§ To do: Extract all lines in the data that contain the word "dengan".

§ Working data:

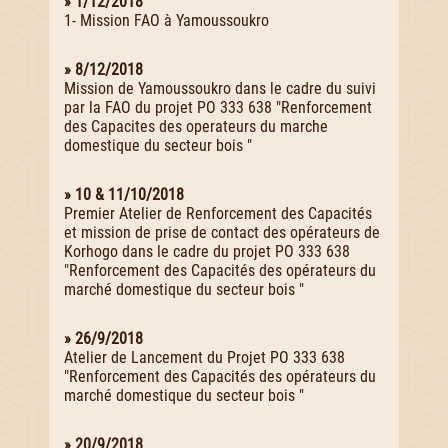
» 1/12/2018
1- Mission FAO à Yamoussoukro
» 8/12/2018
Mission de Yamoussoukro dans le cadre du suivi
par la FAO du projet PO 333 638 "Renforcement
des Capacites des operateurs du marche
domestique du secteur bois "
» 10 & 11/10/2018
Premier Atelier de Renforcement des Capacités
et mission de prise de contact des opérateurs de
Korhogo dans le cadre du projet PO 333 638
"Renforcement des Capacités des opérateurs du
marché domestique du secteur bois "
» 26/9/2018
Atelier de Lancement du Projet PO 333 638
"Renforcement des Capacités des opérateurs du
marché domestique du secteur bois "
» 20/9/2018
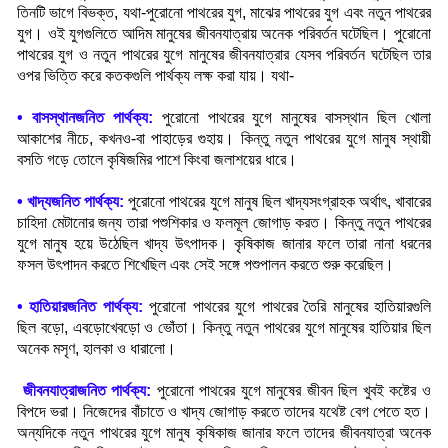
তিনটি ভাগে বিভক্ত
,
যথা-পুরোনো পাথরের যুগ
,
মাঝের পাথরের যুগ এবং নতুন পাথরের
যুগ। ওই যুগগুলিতে আদিম মানুষের জীবনযাত্রায় অনেক পরিবর্তন ঘটেছিল। পুরোনো
পাথরের যুগ ও নতুন পাথরের যুগে মানুষের জীবনযাত্রার যেসব পরিবর্তন ঘটেছিল তার
ওপর ভিত্তি করে কতকগুলি পার্থক্য লক্ষ করা যায়। যথা-
•
বাসস্থানজনিত পার্থক্য:
পুরোনো পাথরের যুগে মানুষের বাসস্থান ছিল খোলা
আকাশের নীচে
,
কখনও-বা পাহাড়ের গুহায়। কিন্তু নতুন পাথরের যুগে মানুষ স্থায়ী
বসতি গড়ে তোলে কৃষিজমির পাশে কিংবা জলাশয়ের ধারে
।
•
খাদ্যজনিত পার্থক্য:
পুরোনো পাথরের যুগে মানুষ ছিল খাদ্যসংগ্রাহক অর্থাৎ
,
খাবারের
চাহিদা মেটানোর জন্য তারা পশুশিকার ও ফলমূল জোগাড় করত। কিন্তু নতুন পাথরের
যুগে মানুষ হয়ে উঠেছিল খাদ্য উৎপাদক। কৃষিকাজ জানার ফলে তারা নানা ধরনের
ফসল উৎপাদন করতে শিখেছিল এবং সেই সঙ্গে পশুপালন করতে শুরু করেছিল
।
•
হাতিয়ারজনিত পার্থক্য:
পুরোনো পাথরের যুগে পাথরের তৈরি মানুষের হাতিয়ারগুলি
ছিল বড়ো
,
এবড়োখেবড়ো ও ভোঁতা। কিন্তু নতুন পাথরের যুগে মানুষের হাতিয়ার ছিল
অনেক মসৃণ
,
হালকা ও ধারালো
।
জীবনযাত্রাজনিত পার্থক্য:
পুরোনো পাথরের যুগে মানুষের জীবন ছিল খুবই কষ্টের ও
বিপদে ভরা। নিজেদের বাঁচাতে ও খাদ্য জোগাড় করতে তাদের যথেষ্ট বেগ পেতে হত।
অন্যদিকে নতুন পাথরের যুগে মানুষ কৃষিকাজ জানার ফলে তাদের জীবনযাত্রা অনেক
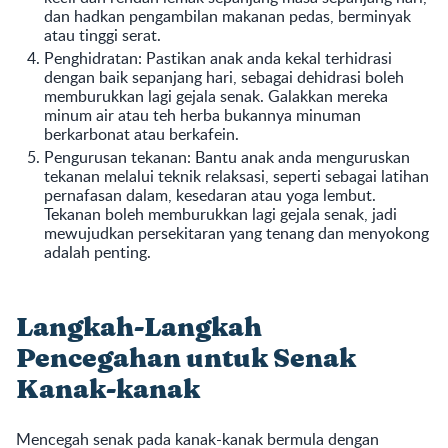
dan hadkan pengambilan makanan pedas, berminyak
atau tinggi serat.
Penghidratan: Pastikan anak anda kekal terhidrasi
dengan baik sepanjang hari, sebagai dehidrasi boleh
memburukkan lagi gejala senak. Galakkan mereka
minum air atau teh herba bukannya minuman
berkarbonat atau berkafein.
Pengurusan tekanan: Bantu anak anda menguruskan
tekanan melalui teknik relaksasi, seperti sebagai latihan
pernafasan dalam, kesedaran atau yoga lembut.
Tekanan boleh memburukkan lagi gejala senak, jadi
mewujudkan persekitaran yang tenang dan menyokong
adalah penting.
Langkah-Langkah
Pencegahan untuk Senak
Kanak-kanak
Mencegah senak pada kanak-kanak bermula dengan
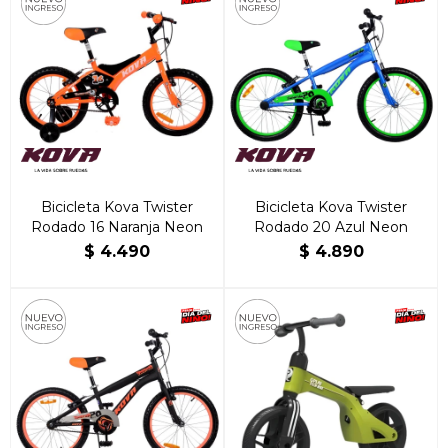
Bicicleta Kova Twister
Bicicleta Kova Twister
Rodado 16 Naranja Neon
Rodado 20 Azul Neon
$
4.490
$
4.890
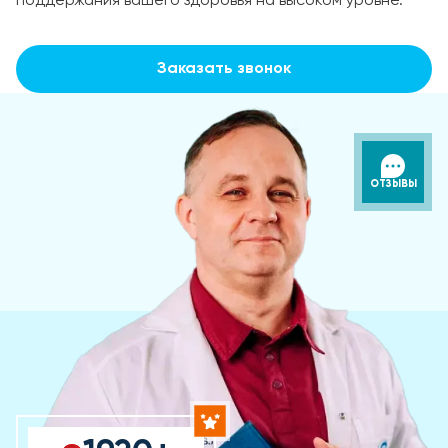
поддержания вашего здоровья на высоком уровне.
Заказать звонок
ОТЗЫВЫ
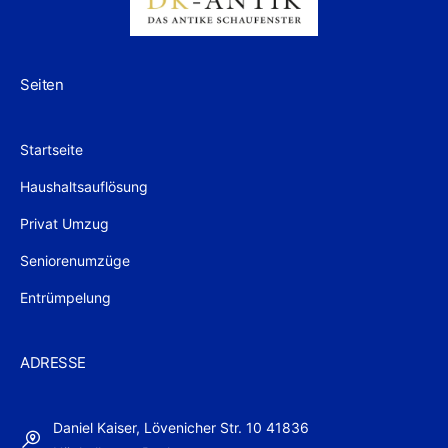
Seiten
Startseite
Haushaltsauflösung
Privat Umzug
Seniorenumzüge
Entrümpelung
ADRESSE
Daniel Kaiser, Lövenicher Str. 10 41836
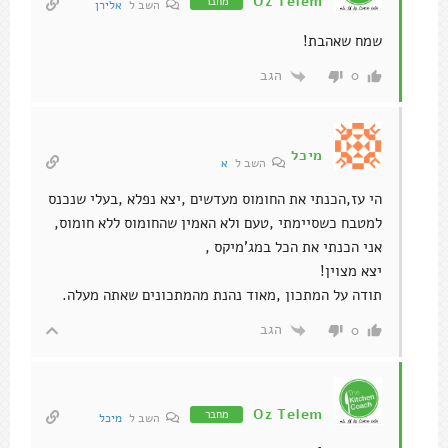
Oz Telem
מחבר
השב ל
אלירן
שמח שאהבת!
הגב
0
מיכל
השב ל
א
הי עז,הכנתי את החומוס מעדשים ,יצא נפלא ,בעלי שנכנס
למטבח כשסיימתי ,טעם ולא האמין שהחומוס ללא חומוס,
אני הכנתי את הכל במג'מיקס ,
יצא מצוין!
תודה על המתכון ,מאוד נהנת מהמתכונים שאתה מעלה.
הגב
0
Oz Telem
מחבר
השב ל
מיכל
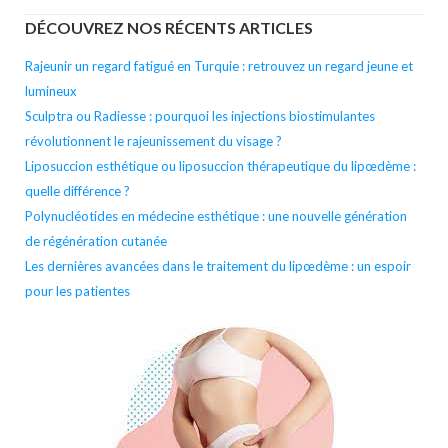
DÉCOUVREZ NOS RÉCENTS ARTICLES
Rajeunir un regard fatigué en Turquie : retrouvez un regard jeune et
lumineux
Sculptra ou Radiesse : pourquoi les injections biostimulantes
révolutionnent le rajeunissement du visage ?
Liposuccion esthétique ou liposuccion thérapeutique du lipœdème :
quelle différence ?
Polynucléotides en médecine esthétique : une nouvelle génération
de régénération cutanée
Les dernières avancées dans le traitement du lipœdème : un espoir
pour les patientes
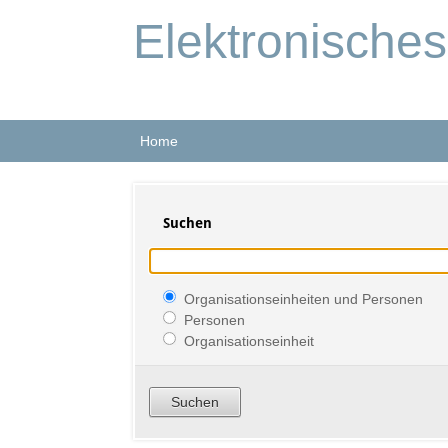
Elektronische
Home
Suchen
Organisationseinheiten und Personen
Personen
Organisationseinheit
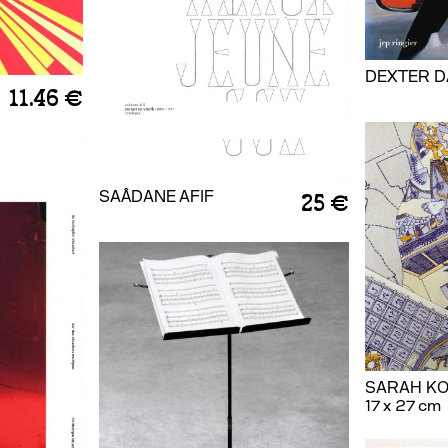
DEXTER 
11.46 €
SAÂDANE AFIF
25 €
SARAH K
17 x 27 cm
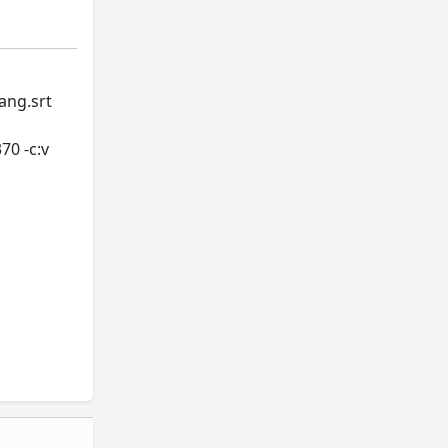
ng.srt
70 -c:v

§ Output of the task:
dengan baik sepanjang hari, sebagai dehidrasi boleh
Mencegah senak pada kanak-kanak bermula dengan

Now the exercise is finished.